---- Extracted data
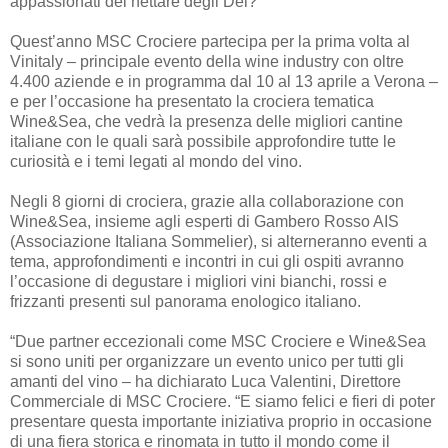
appassionati del nettare degli Dèi?
Quest’anno MSC Crociere partecipa per la prima volta al
Vinitaly – principale evento della wine industry con oltre
4.400 aziende e in programma dal 10 al 13 aprile a Verona –
e per l’occasione ha presentato la crociera tematica
Wine&Sea, che vedrà la presenza delle migliori cantine
italiane con le quali sarà possibile approfondire tutte le
curiosità e i temi legati al mondo del vino.
Negli 8 giorni di crociera, grazie alla collaborazione con
Wine&Sea, insieme agli esperti di Gambero Rosso AIS
(Associazione Italiana Sommelier), si alterneranno eventi a
tema, approfondimenti e incontri in cui gli ospiti avranno
l’occasione di degustare i migliori vini bianchi, rossi e
frizzanti presenti sul panorama enologico italiano.
“Due partner eccezionali come MSC Crociere e Wine&Sea
si sono uniti per organizzare un evento unico per tutti gli
amanti del vino – ha dichiarato Luca Valentini, Direttore
Commerciale di MSC Crociere. “E siamo felici e fieri di poter
presentare questa importante iniziativa proprio in occasione
di una fiera storica e rinomata in tutto il mondo come il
--------
▶ What is needed:
Check each line of the preceding material for the word "evento", then state how many lines contain it, with no other text.

▶ Reply to the exercise:
2